→ ASSIGNMENT
After locating the line with "衝 前車被撞即爆粗：你搞咩啊？ 男子截的士去大圍講價", retype it and every later line exactly, stopping at the end of the records.

(Items listed in a dataset)

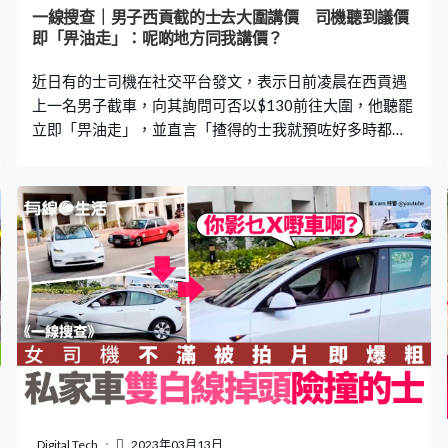
不斷用粗口怒罵巴士車長，並聲稱的士出現故障無法駛
一線搜查｜男子西貢截的士去大圍講價 司機聽到議價
走，「我依家壞車啊。」 整條接近2分半鐘的影片中，的
即「畀油走」：呢啲地方同我講價？
士司機不斷重複用粗口罵車長，至片段中段，司機才交代
近日有的士司機在社交平台發文，表示日前凌晨在西貢遇
不滿之處。他稱停泊的位置雖然
上一名男子截車，向其詢問可否以$130前往大圍，他聽罷
立即「畀油走」，並直言「揸得的士我就預咗好多時都吉
車走」，批評男子「喺呢啲地方你仲要同我講價？」帖文
引起熱議，有人認為的士司機做得好，又指「呢個世界上
好多無賴」、「窮就坐小巴啦」，不過亦有人質疑司機是
否屬拒載。 更多熱門文章： 自費檢測站3.22起僅餘5個
地點、開放時間一覽 預約檢測3大常見Q&A特區護照續
期申請 6大常見錯誤 入境處提醒不少人照片規格不符｜
附申請教學的士司機20秒連犯3錯 車門都未閂就向前
衝 前車被撞即爆粗：你搞咩啊？ 男子截的士去大圍講價
一名的士司機在Facebook群組「的士司機資訊網Taxi」上
載一段車Cam片段，並留言指日前凌晨3時在西貢的士站對
面的便利店，看到一名「生意失敗樣」的男子揮手截車，
當時認為對方「行過對面馬路都懶」，但仍駛近該名男
子，結果聽到他議價，於是即時關門「畀油走」。 從的士
Digital Tech
2023年03月13日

→ SOLVED EXERCISE
衝 前車被撞即爆粗：你搞咩啊？ 男子截的士去大圍講價
一名的士司機在Facebook群組「的士司機資訊網Taxi」上
載一段車Cam片段，並留言指日前凌晨3時在西貢的士站對
面的便利店，看到一名「生意失敗樣」的男子揮手截車，
當時認為對方「行過對面馬路都懶」，但仍駛近該名男
子，結果聽到他議價，於是即時關門「畀油走」。 從的士
Digital Tech
2023年03月13日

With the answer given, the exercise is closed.